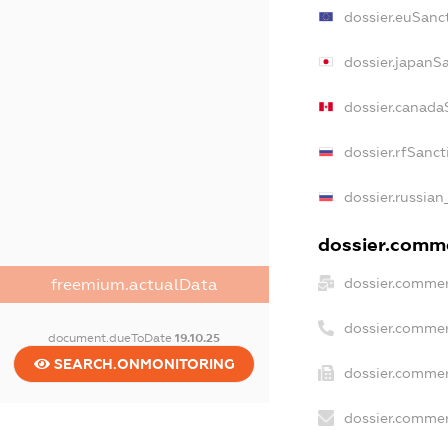
dossier.euSanc
dossier.japanS
dossier.canada
dossier.rfSanct
dossier.russian
dossier.comme
dossier.commer
freemium.actualData
dossier.commer
document.dueToDate
19.10.25
SEARCH.ONMONITORING
dossier.commer
dossier.commer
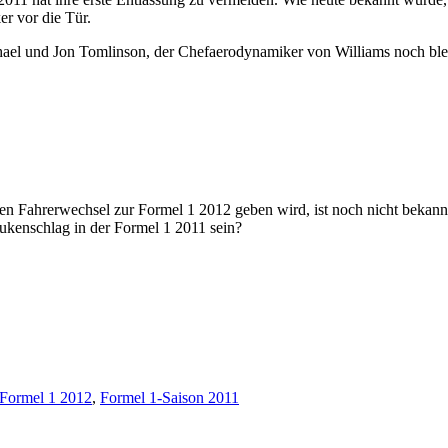
r vor die Tür.
hael und Jon Tomlinson, der Chefaerodynamiker von Williams noch blei
en Fahrerwechsel zur Formel 1 2012 geben wird, ist noch nicht bekannt
ukenschlag in der Formel 1 2011 sein?
Formel 1 2012
,
Formel 1-Saison 2011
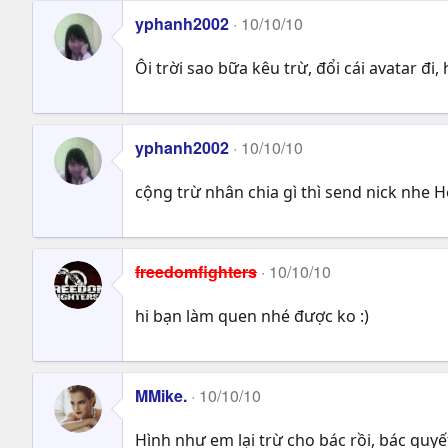
yphanh2002
10/10/10
Ôi trời sao bữa kêu trừ, đổi cái avatar đi
yphanh2002
10/10/10
cộng trừ nhân chia gì thì send nick nhe
freedomfighters
10/10/10
hi bạn làm quen nhé được ko :)
MMike.
10/10/10
Hình như em lại trừ cho bác rồi, bác quyế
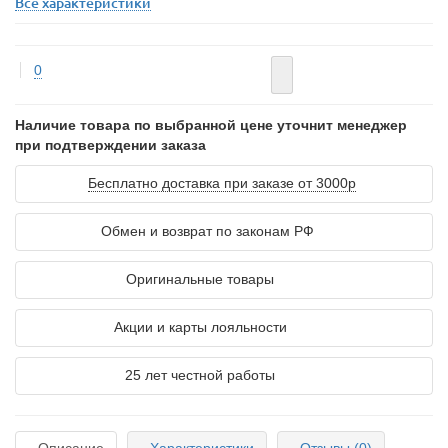
Все характеристики
0
Наличие товара по выбранной цене уточнит менеджер
при подтверждении заказа
Бесплатно доставка при заказе от 3000р
Обмен и возврат по законам РФ
Оригинальные товары
Акции и карты лояльности
25 лет честной работы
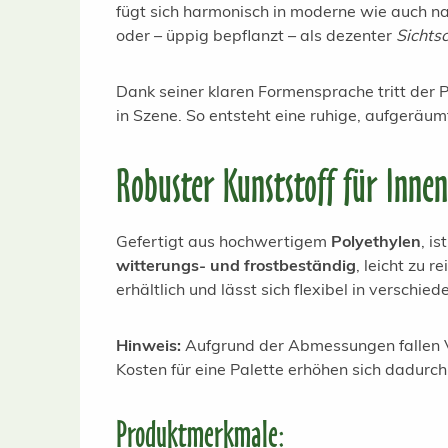
fügt sich harmonisch in moderne wie auch na
oder – üppig bepflanzt – als dezenter
Sichts
Dank seiner klaren Formensprache tritt der 
in Szene. So entsteht eine ruhige, aufgeräum
Robuster Kunststoff für Inne
Gefertigt aus hochwertigem
Polyethylen
, i
witterungs- und frostbeständig
, leicht zu 
erhältlich und lässt sich flexibel in verschi
Hinweis:
Aufgrund der Abmessungen fallen Ve
Kosten für eine Palette erhöhen sich dadurch 
Produktmerkmale:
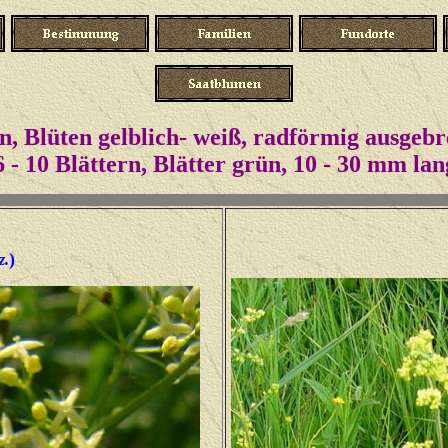
n, Blüten gelblich- weiß, radförmig ausgeb
6 - 10 Blättern, Blätter grün, 10 - 30 mm lan
)
z.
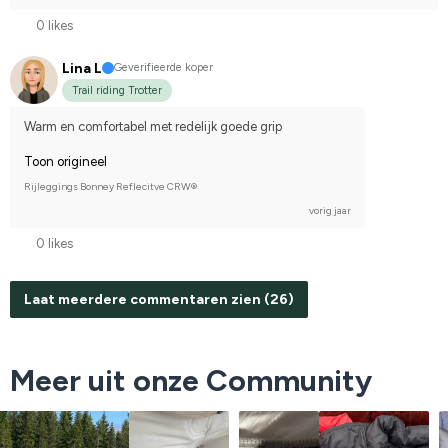
0 likes
Lina L
Geverifieerde koper
Trail riding Trotter
Warm en comfortabel met redelijk goede grip
Toon origineel
Rijleggings Bonney Reflecitve CRW®
vorig jaar
0 likes
Laat meerdere commentaren zien (26)
Meer uit onze Community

• • • • • • •

■ TASK STATEMENT ■
Everything from the first line of the records through the line containing "r vor die Tür." should be repeated exactly, with the pictures left out.

■ PROBLEM SOLUTION ■
dossier.euSanc
dossier.japanS
dossier.canada
dossier.rfSanct
dossier.russian
dossier.comme
dossier.commer
freemium.actualData
dossier.commer
document.dueToDate
19.10.25
SEARCH.ONMONITORING
dossier.commer
dossier.commer
r vor die Tür.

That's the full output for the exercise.